Speaking personally, I do think the impact of racism on me is nonzero and negative. But almost all of the experiences of racism in my adult life looks less like explicit and obvious racial prejudice and more like statistical disparate impact, in both my corporate and social life. In no individual case would there be obvious racism, but collectively a (murky) picture is painted. Eg, I have to apply to X jobs to get offers I’m happy with, whereas I suspect my demographic twin of a different race only have to apply to ~Y jobs to get the same number of offers, visa approvals to the US are harder for Asians than for Europeans*, stuff like that. This is only my own anecdotal experience, but I suspect it generalizes well to East Asian people** who are likely to be your friends/coworkers/etc.
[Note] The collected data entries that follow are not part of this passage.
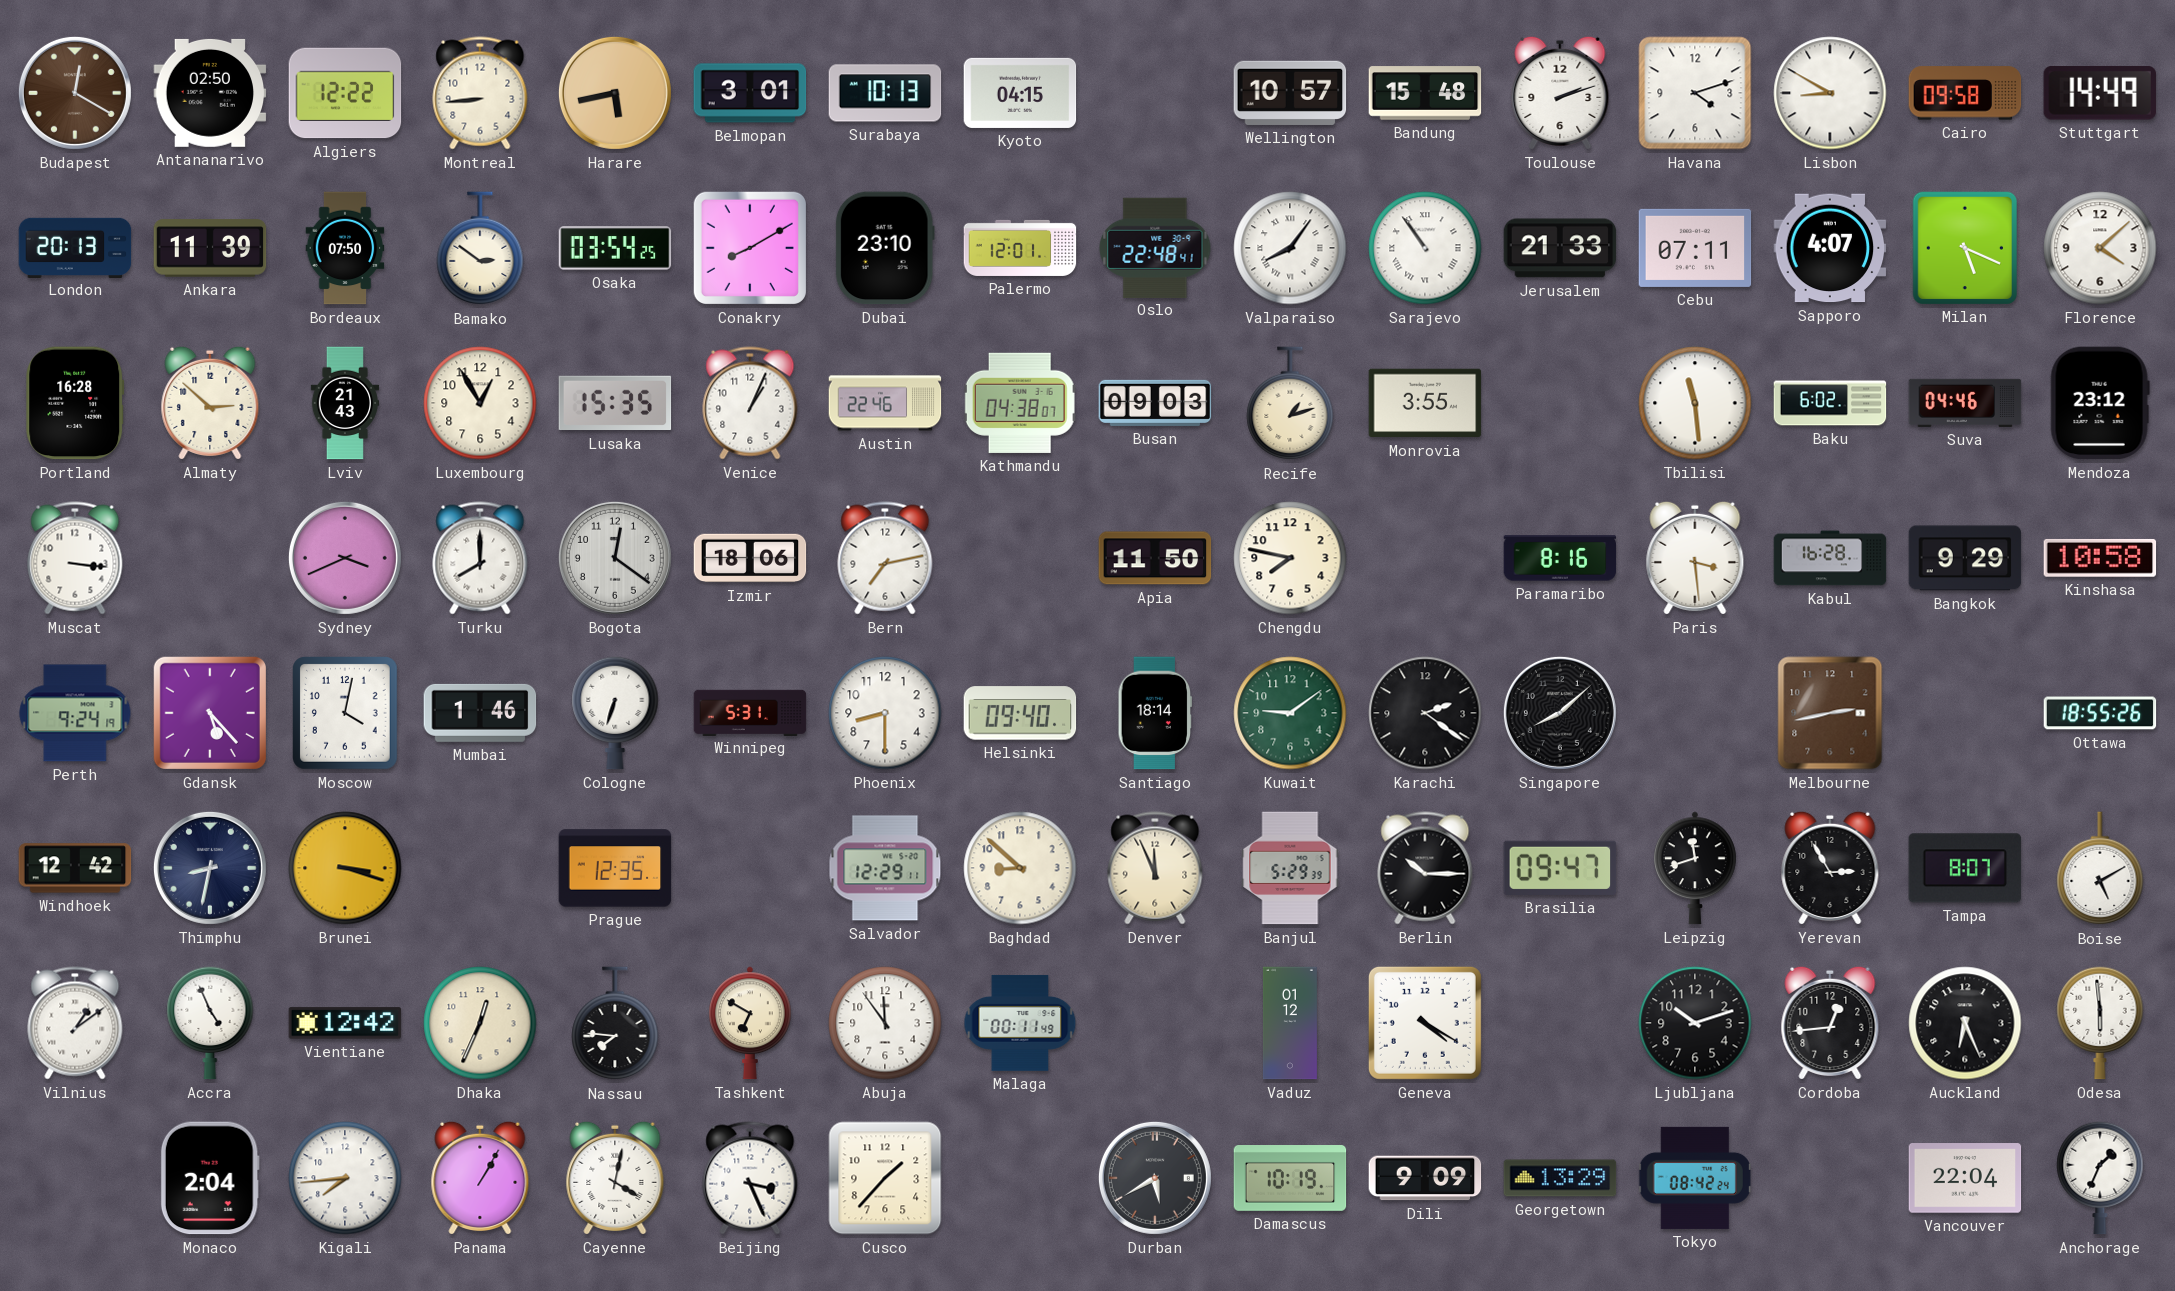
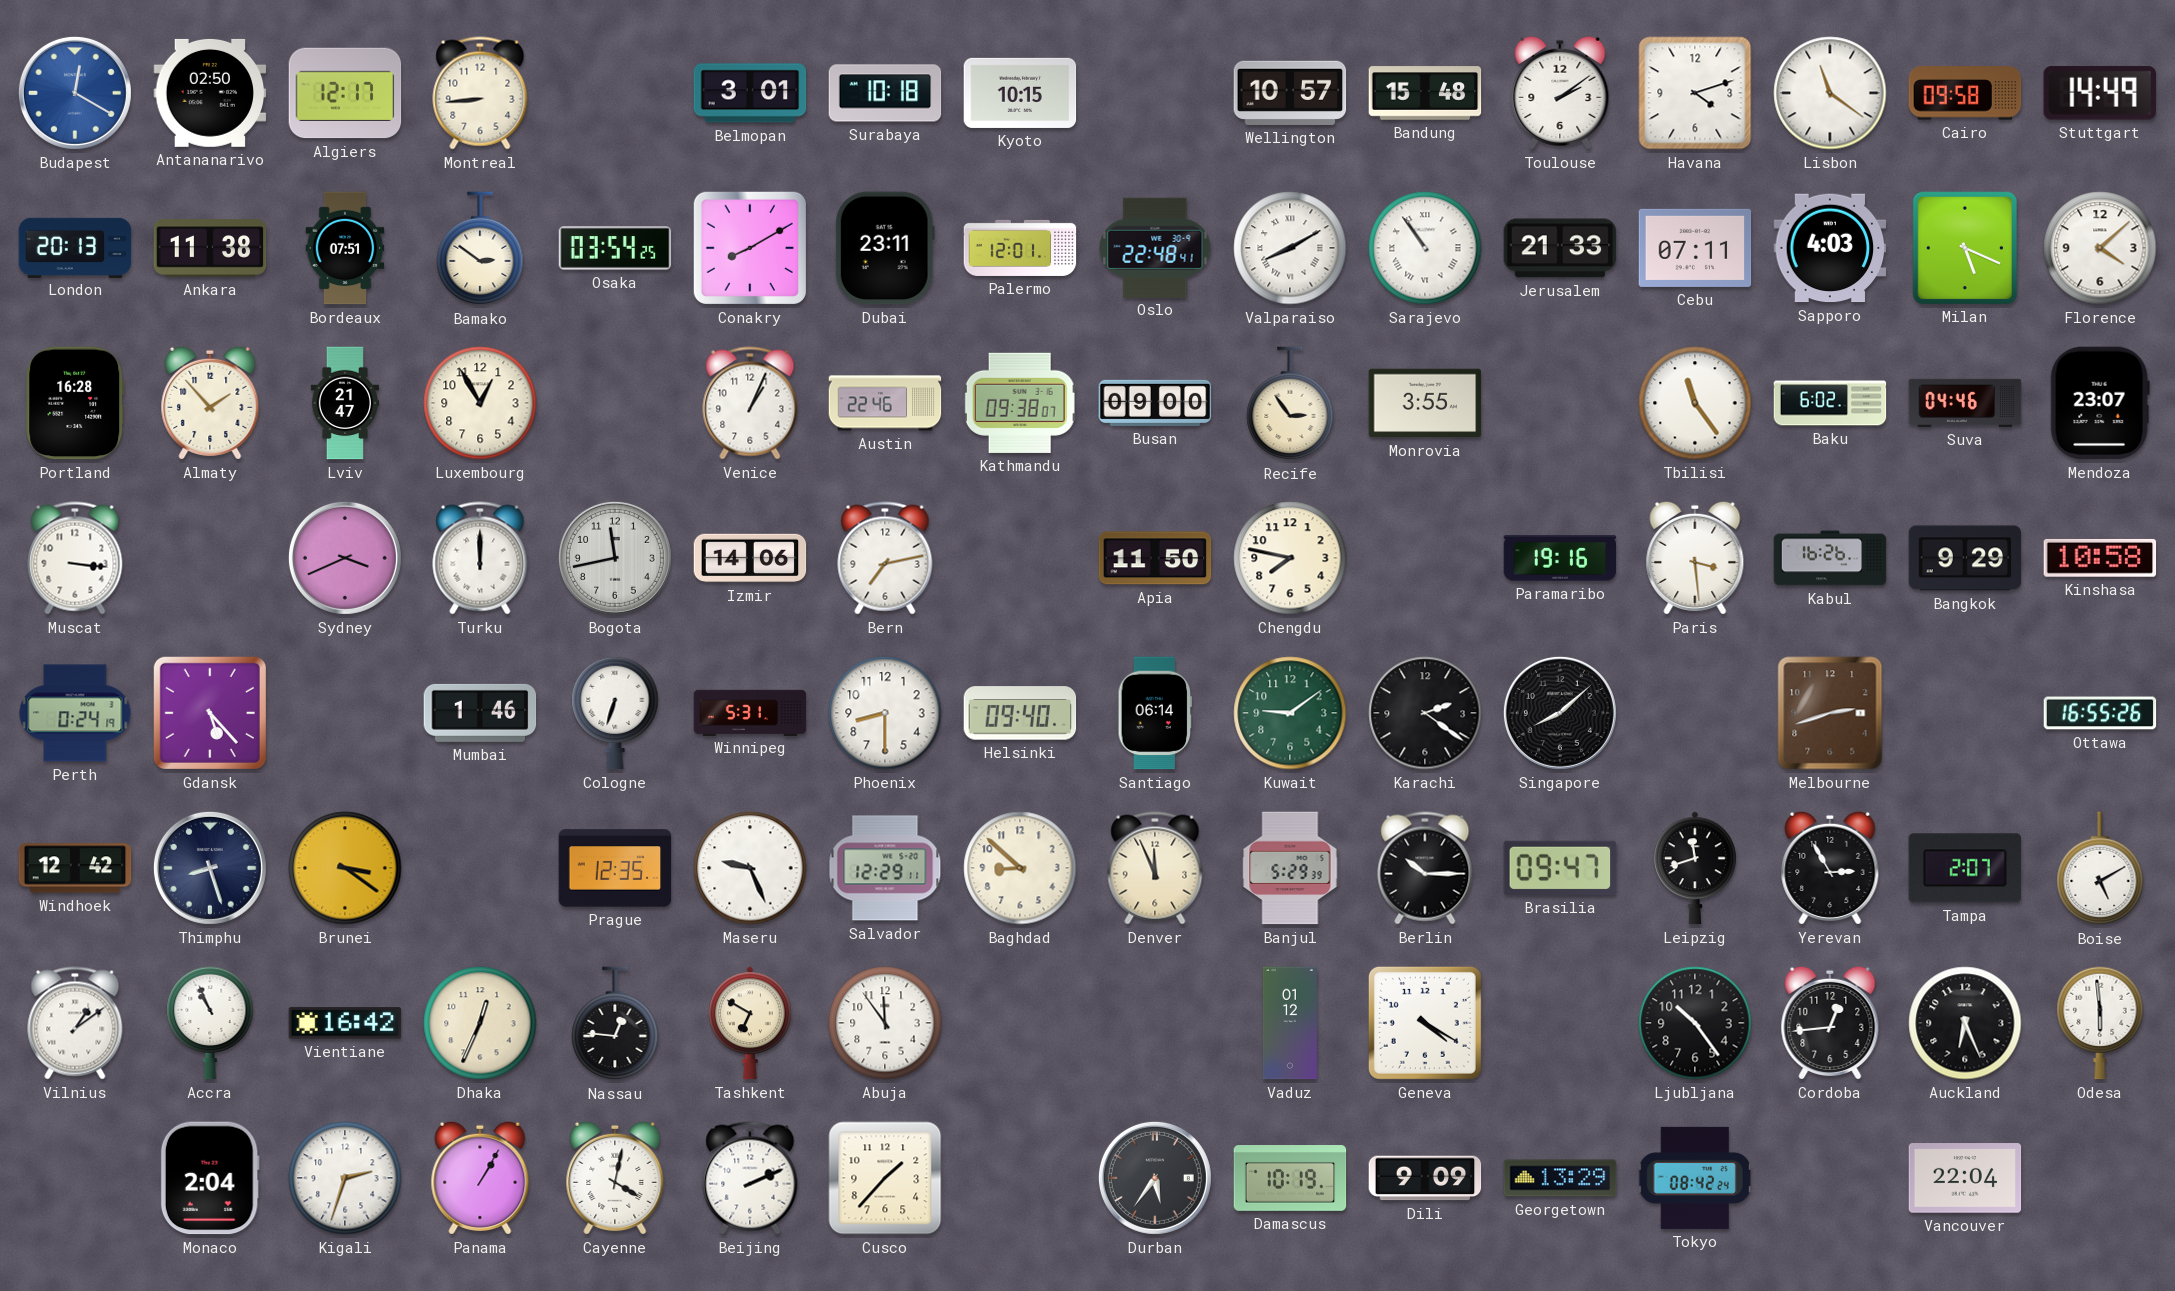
Budapest dial: brown -> blue
Algiers: 12:22 -> 12:17
Harare: 5:43 -> none
Surabaya: 10:13 -> 10:18
Kyoto: 04:15 -> 10:15
Toulouse: 2:12 -> 2:09
Lisbon: 8:50 -> 11:21
Ankara: 11:39 -> 11:38
Bordeaux: 07:50 -> 07:51
Dubai: 23:10 -> 23:11
Valparaiso: 8:06 -> 8:10
Sapporo: 4:07 -> 4:03
Almaty: 2:52 -> 1:53
Lviv: 21:43 -> 21:47
Lusaka: 15:35 -> none
Kathmandu: 04:38 -> 09:38
Busan: 09:03 -> 09:00
Recife: 1:12 -> 2:54
Tbilisi: 11:29 -> 11:24
Mendoza: 23:12 -> 23:07
Turku: 8:00 -> 12:00
Bogota: 12:21 -> 11:43
Izmir: 18:06 -> 14:06
Paramaribo: 8:16 -> 19:16
Kabul: 16:28 -> 16:26
Perth: 9:24 -> 0:24
Moscow: 4:02 -> none
Santiago: 18:14 -> 06:14
Melbourne: 2:43 -> 2:42
Ottawa: 18:55 -> 16:55
Thimphu: 8:32 -> 8:27
Brunei: 3:18 -> 3:21
Maseru: none -> 9:26
Tampa: 8:07 -> 2:07
Accra: 4:56 -> 10:56
Vientiane: 12:42 -> 16:42
Nassau: 7:46 -> 12:46
Malaga: 00:11 -> none
Ljubljana: 10:12 -> 10:24
Kigali: 7:44 -> 2:33
Beijing: 3:26 -> 2:11
Durban: 5:40 -> 5:36
Anchorage: 1:34 -> none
It seems pretty hard to meaningfully improve on the disparate impact stuff without a clear theory of change, and I don’t think there are obvious quick fixes (eg, I sure don’t want to work in any job that I have to sue to get!). I’d maybe weakly endorse a variation of Dale’s comment here and suggest organizations that lobby for greater standardization/legibility in admittance to universities and prestige jobs (under the assumption that illegibility and informal systems almost always disproportionately benefit people with power, and harms minorities). But I’m hesitant to recommend donating to any specific group that works on this without at least doing some due diligence on their theory of change.
Thinking farther afield, I’d also be interested in great power stuff and other things that mitigate potential future ethnic tensions.
* And people who are ethnically Asian are more likely to be from Asian countries than from European countries.
** I’m less sure about generalization to eg, West Asians because I can imagine a lot of anti-Arab and Anti-Israeli sentiment that’s more direct.
I just wanted to say that I really appreciated this comment. In particular, I think the first part is an excellent and well-phrased example of the “universal solvent” property of EA thinking that I think is both hugely valuable and quite emotionally challenging to many people in cases like this.